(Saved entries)
______________________________
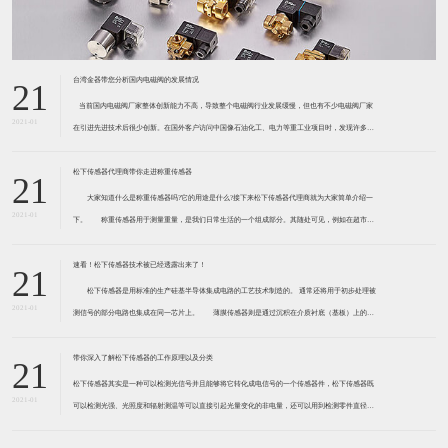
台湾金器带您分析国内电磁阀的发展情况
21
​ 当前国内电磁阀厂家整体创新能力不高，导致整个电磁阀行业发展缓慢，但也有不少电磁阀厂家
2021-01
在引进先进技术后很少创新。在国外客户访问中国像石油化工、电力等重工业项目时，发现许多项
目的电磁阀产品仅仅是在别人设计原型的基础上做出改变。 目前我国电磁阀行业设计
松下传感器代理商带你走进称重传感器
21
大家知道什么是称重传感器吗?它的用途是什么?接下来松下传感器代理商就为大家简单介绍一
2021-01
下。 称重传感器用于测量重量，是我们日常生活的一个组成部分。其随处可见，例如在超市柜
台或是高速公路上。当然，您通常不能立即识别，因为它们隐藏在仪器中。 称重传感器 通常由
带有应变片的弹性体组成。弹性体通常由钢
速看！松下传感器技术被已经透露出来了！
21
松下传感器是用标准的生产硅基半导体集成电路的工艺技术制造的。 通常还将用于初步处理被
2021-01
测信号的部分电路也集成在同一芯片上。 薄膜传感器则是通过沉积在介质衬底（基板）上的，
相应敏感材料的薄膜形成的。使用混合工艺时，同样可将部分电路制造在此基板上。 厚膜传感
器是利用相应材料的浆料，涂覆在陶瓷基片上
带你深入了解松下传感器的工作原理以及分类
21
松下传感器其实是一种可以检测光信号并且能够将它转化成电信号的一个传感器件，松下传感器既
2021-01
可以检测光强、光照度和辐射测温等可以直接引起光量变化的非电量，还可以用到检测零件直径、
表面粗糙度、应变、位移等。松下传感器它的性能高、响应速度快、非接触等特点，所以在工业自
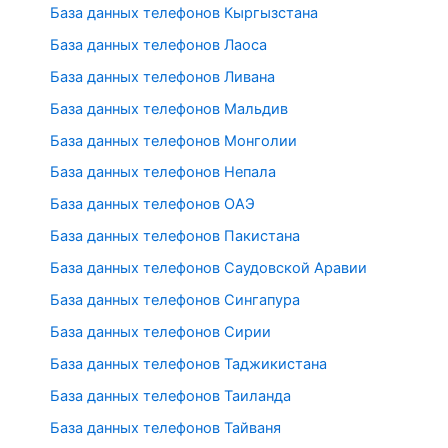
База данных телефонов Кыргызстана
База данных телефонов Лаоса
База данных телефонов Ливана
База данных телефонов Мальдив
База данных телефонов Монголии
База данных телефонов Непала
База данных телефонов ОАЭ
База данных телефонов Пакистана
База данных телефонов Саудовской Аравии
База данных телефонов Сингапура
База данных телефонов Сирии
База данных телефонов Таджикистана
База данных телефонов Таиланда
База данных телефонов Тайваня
______________________________
• [ABOUT THIS TASK] Which lines run from the one containing "松下传感器其实是一种可以检测" through the last line of the entries above? Output them exactly, both ends included, with no pictures.

• [TASK OUTPUT]
松下传感器其实是一种可以检测光信号并且能够将它转化成电信号的一个传感器件，松下传感器既
2021-01
可以检测光强、光照度和辐射测温等可以直接引起光量变化的非电量，还可以用到检测零件直径、
表面粗糙度、应变、位移等。松下传感器它的性能高、响应速度快、非接触等特点，所以在工业自
База данных телефонов Кыргызстана
База данных телефонов Лаоса
База данных телефонов Ливана
База данных телефонов Мальдив
База данных телефонов Монголии
База данных телефонов Непала
База данных телефонов ОАЭ
База данных телефонов Пакистана
База данных телефонов Саудовской Аравии
База данных телефонов Сингапура
База данных телефонов Сирии
База данных телефонов Таджикистана
База данных телефонов Таиланда
База данных телефонов Тайваня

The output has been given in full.